I like your articles, they are really great to go beyond the nestjs documentation and to see more “real life” things

However, in this article, you are doing something that is not really correct from my point of view when you say “this is a private API and that you rely on a firewall at architecture level”.

I find this is a dangerous approach, more or less the same as providing a database access without a user/password and saying that you rely on architecture level to protect it.

So, in my opinion, when you create a microservice, you should integrate the HTTP layer with JWT security directly inside the microservice itself (as well as OpenApi to facilitate things later)

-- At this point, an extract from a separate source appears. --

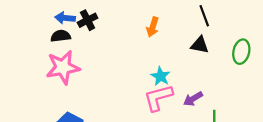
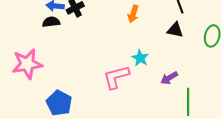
pink star: (63, 67) -> (27, 64), moved
pink L-shape: (158, 98) -> (116, 77), moved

Optionnaly, you could also use gRPC (in adition to the HTTP layer), also with JWT security

I often (always) use the HTTP layer as a proxy to the gRPC service so I am 100% sure that both are always in sync.

That way, any service can call the microservice when they have a JWT : a browser / mobile with the HTTP layer, another internal service with the gRPC

Finally, you should emit events on a bus when you do something (i.e when you create/update/delete), also directly from the microservice and without providing details in the message itself

For ex, you can have bus.emit(‘post_created’, {post_id:1234})

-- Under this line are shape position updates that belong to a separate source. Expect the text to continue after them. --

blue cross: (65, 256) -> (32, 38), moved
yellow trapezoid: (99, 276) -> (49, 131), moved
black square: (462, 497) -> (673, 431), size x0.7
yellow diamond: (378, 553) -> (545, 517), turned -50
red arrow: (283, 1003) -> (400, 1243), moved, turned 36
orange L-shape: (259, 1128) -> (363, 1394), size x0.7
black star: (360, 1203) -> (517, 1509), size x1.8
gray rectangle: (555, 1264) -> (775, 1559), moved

That way, any service interested in your events can react BUT only if they have the proper auth to request your microservice.

This is more or less how AWS/Azure/… are made : you can use the service only if you have the proper role (and network access)
For ex : when you want to create a file in S3, the serrvice must have the permission to access the bucket with write privileges (it is not an anonymous unprotected access even if S3 bucket is not public)

My comment is longer than I expected …
I hope it will still be useful 🙂

2 years ago
Reply to  Chris

Any Examples of implementing this into @nestjs as microservice, Chris?
It be really great to see it in action… also I think this is made for tutorial purposes.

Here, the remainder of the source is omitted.